Key words: alkaline phosphatase, fluoride, liver, kidney
The enzymes phosphatases are hydrolases whose substrates are phosphomonoesteres which are widely distributed in the nature and have been found in the animals (Galka et al., 1980; Lawrence and van Etten 1981), plants (Ferreira et al., 1999) and microorganisms (Gonzalez et al., 1993). One of the main groups of the family of phosphatases are alkaline phosphatases (Harrison et al., 1999), which are one of most widely used as indicators of hepatobiliary disease and when the serum levels are elevated frequently indicate hepatic damages (Renner and Dällenbach, 1992).

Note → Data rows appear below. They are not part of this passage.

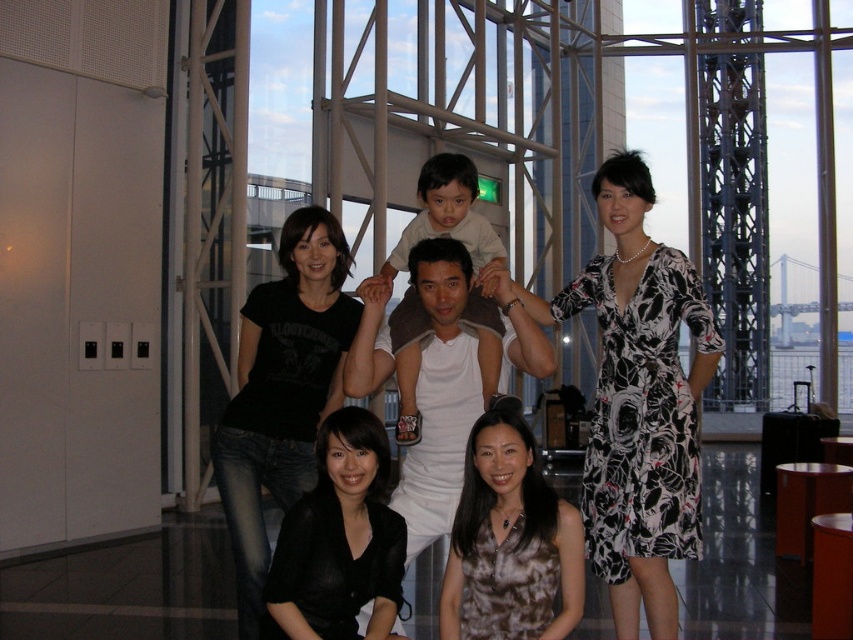 Question: Is black floral dress at center closer to camera compared to black matte shirt at lower center?

Choices:
 (A) yes
 (B) no

Answer: (B)

Question: Which object is closer to the camera taking this photo?

Choices:
 (A) black matte shirt at lower center
 (B) black cotton t-shirt at center
 (C) black floral dress at center

Answer: (A)

Question: Does black floral dress at center come in front of black cotton t-shirt at center?

Choices:
 (A) no
 (B) yes

Answer: (A)

Question: Estimate the real-world distances between objects in this image. Which object is closer to the camouflage-patterned dress at lower center?

Choices:
 (A) black cotton t-shirt at center
 (B) black floral dress at center
 (C) brown printed dress at lower center

Answer: (C)

Question: Does black floral dress at center have a larger size compared to black matte shirt at lower center?

Choices:
 (A) yes
 (B) no

Answer: (A)

Question: Which point is closer to the camera?

Choices:
 (A) (349, 468)
 (B) (225, 515)
 (C) (494, 467)
 (D) (701, 312)

Answer: (A) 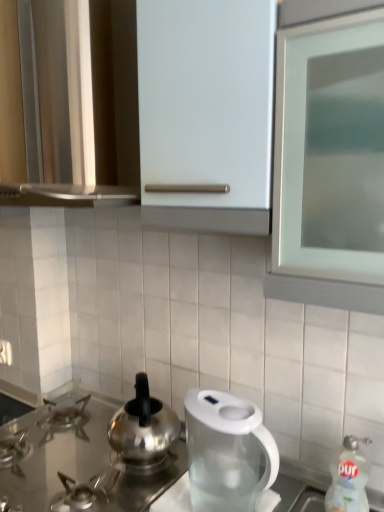 This screenshot has height=512, width=384. I want to click on blank space situated above transparent plastic kettle at center (from a real-world perspective), so coord(228,409).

Fluoride has been used worldwide as this element has comproved efficacy on the prevention of dental caries (Whitford, 1996). It has also been used in the treatment of osteoporosis (Haguenauer et al., 2000). There is no doubt that the addition of fluoride in public water supplies and the use of fluoride dentifrice is an effective collective measure in dental caries prevention (Mullenix et al., 1995). However, this wide application of the ion can lead the population to exposure to high fluoride concentrations. Its effects when absorbed into specific tissues or organs such as heart, liver and kidneys remain unclear. Moreover, reports of intoxication in the humans suggest that chronic exposure to fluoride can affect the activity of enzymes involved in important physiological processes in the tissues (Hallanger, 2007). Some reports have shown that fluoride can change the activity of some enzymes, including alkaline phosphatase (Shanthakumari et al., 2004). Liver diseases with the primary lesion of parenchyma cells normally show only moderate elevations in alkaline phosphatase activity (Touitou and Bogdan 1988). So far, some works show controversial results about fluoride effects, but few of them correlate these alterations caused by this ion in different level (some tissue and enzymes) or within the same protocol (sometimes they appear in in vitro or in vivo studies).

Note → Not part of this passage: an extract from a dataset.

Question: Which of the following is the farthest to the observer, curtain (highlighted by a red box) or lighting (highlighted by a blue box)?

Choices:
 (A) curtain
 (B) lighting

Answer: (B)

Therefore, the aim of this study was to assess the changes in the activity of alkaline phosphatase in the plasma and liver of the rats chronically exposed to fluoride in the drinking water. The effects of this ion on the weight of various organs of these animals were also assessed.
MATERIALS AND METHODS
Animals and treatment
The study was conducted according to the standards recommended by the Brazilian College of Animal Experimentation (COBEA), after approval of the Animal Committee of Bauru School of Dentistry, University of São Paulo (USP), FOB-USP (Number 20/2006).
Twenty-four male Wistar rats (Rattus norvegicus), from the Central Vivarium of Bauru Dental School - University of São Paulo (FOB-USP) were included. After weaning (20 days old), the animals were randomly divided into four groups (n=6 per group) according to the concentration of fluoride given during the entire experimental period (60 days). Group I received deionized water (control), while groups II, III and IV received the water containing 5, 15 or 50 ppm of fluoride, respectively. Throughout the experimental period, the animals were kept in the cages receiving the food and water ad libitum. The food used was AIN-93 (Reeves et al., 1993) with low fluoride concentration (< 2 ppm), since in previous reports it was observed that the commercial diets might have high fluoride concentrations (Buzalaf et al., 2004; Buzalaf et al., 2005; Carvalho et al., 2006), which could affect the results.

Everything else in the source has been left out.